> _RECORD EXCERPTS_
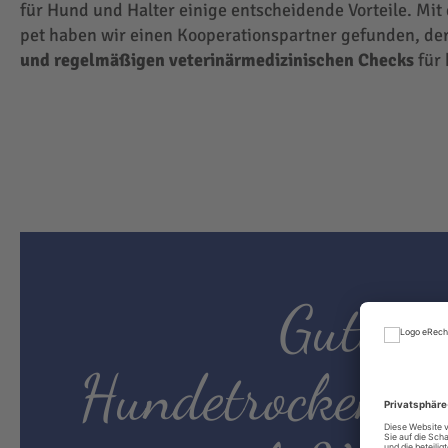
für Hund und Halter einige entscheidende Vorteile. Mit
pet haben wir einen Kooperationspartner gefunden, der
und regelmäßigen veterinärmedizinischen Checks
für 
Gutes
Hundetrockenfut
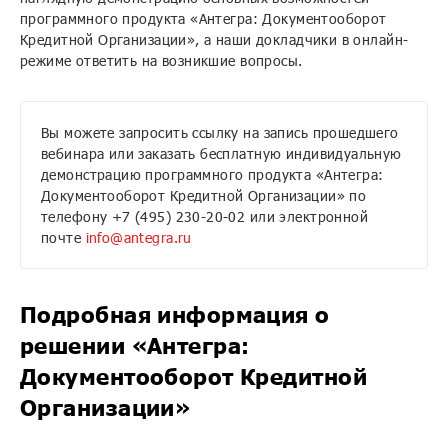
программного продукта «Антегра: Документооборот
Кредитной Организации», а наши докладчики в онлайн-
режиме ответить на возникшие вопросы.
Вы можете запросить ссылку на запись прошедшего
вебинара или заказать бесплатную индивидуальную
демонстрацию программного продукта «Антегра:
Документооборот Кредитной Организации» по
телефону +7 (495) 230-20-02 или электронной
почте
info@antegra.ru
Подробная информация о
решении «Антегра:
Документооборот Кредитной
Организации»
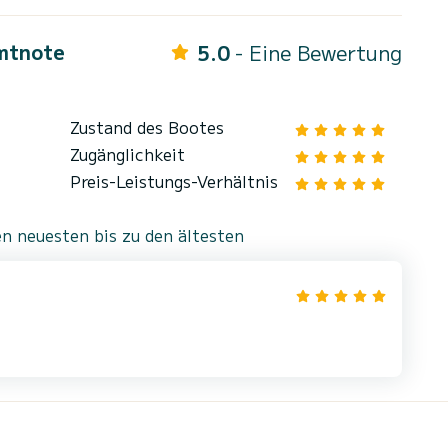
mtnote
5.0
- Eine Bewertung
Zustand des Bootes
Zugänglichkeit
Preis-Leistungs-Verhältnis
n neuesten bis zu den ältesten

> _BRIEF_
The string "программного" marks the lines to copy; report each of them from the data above.

> _COMPLETED EXERCISE_
программного продукта «Антегра: Документооборот
демонстрацию программного продукта «Антегра:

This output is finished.